Fonte: gruppo archeologico C.R.T  
Scritto Da:Grazia Presti

Lungo la via Appia, a poche centinaia di metri da porta San Sebastiano, sorgono i resti della tomba monumentale di una delle più antiche ed illustri famiglie patrizie dell’antica Roma; quella dei Cornelii Scipioni. Molti dei suoi componenti, specialmente tra il III ed il II sec.
a.C., rivestirono importanti cariche pubbliche, ed i più celebri, come P. Cornelio Scipione l’Africano ed il fratello L. Cornelio Scipione
l’Asiatico, segnarono una svolta decisiva nella storia romana. Infatti, il primo con la vittoria su Annibale a Zama (202 a.C.) ed il secondo con quella su Antioco III di Siria a Magnesia (189 a.C.) determinarono l’inizio della conquista romana del Mediterraneo e l’incontro
con la grande cultura ellenistica. Costruito probabilmente da L. Cornelio Scipione Barbato, console nel 289 a.C., o da suo figlio
L. Cornelio Scipione, console nel 259 a.C., il sepolcro, in rispetto alle leggi romane, era posto al di fuori della città, a circa un miglio
dalle mura serviane, in una zona destinata a necropoli. Era costituito da una camera sepolcrale scavata in una collina tufacea ornata da
una facciata monumentale. Il complesso venne restaurato ed ampliato con una galleria laterale verso la metà del II sec. a.C. da P.
Cornelio Scipione Emiliano, il conquistatore di Cartagine (146 a.C.) e di Numanzia (133 a.C.). Il prospetto si ispirava all’architettura
dei teatri ellenistici, con un alto podio, decorato da affreschi illustranti le gesta dei defunti, che sosteneva la facciata vera e propria, scandita
da tre grandi nicchie inquadrate da semicolonne.

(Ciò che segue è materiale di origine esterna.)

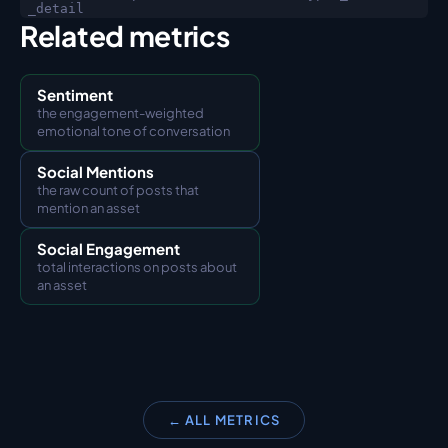
_detail
Related metrics
Sentiment
the engagement-weighted 
emotional tone of conversation
Social Mentions
the raw count of posts that 
mention an asset
Social Engagement
total interactions on posts about 
an asset
← ALL METRICS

Al loro interno erano collocate le statue monumentali di Scipione l’Africano, Scipione l’Asiatico e di Ennio, ovvero i più famosi componenti della famiglia (sebbene l’Africano trovasse sepoltura presso la sua villa di Literno, dove si era recato in volontario esilio) ed il poeta che ne celebrò le imprese negli “Annales”. La camera sepolcrale, a pianta quasi quadrata (m. 14,5×13,5), era suddivisa da quattro grandi pilastri risparmiati nel tufo in settori che ospitavano i sarcofagi dei defunti, circa una trentina, la maggior parte dei quali è andata dispersa. Collocato in posizione preminente, proprio di fronte all’ingresso, per sottolinearne il ruolo di capostipite della famiglia, era il grande sarcofago modellato
ad altare di L. Cornelio Scipione Barbato, celebre per l’elogio funebre scolpito (attualmente sostituito da una copia, l’originale è custodito nei Musei Vaticani). L’utilizzazione del sepolcro cessò con l’estinzione della famiglia all’inizio dell’età imperiale. Danneggiato nel corso del medio evo dalla costruzione di una grande calcara, il monumento venne riscoperto nel 1780 ed infine restaurato nel 1926.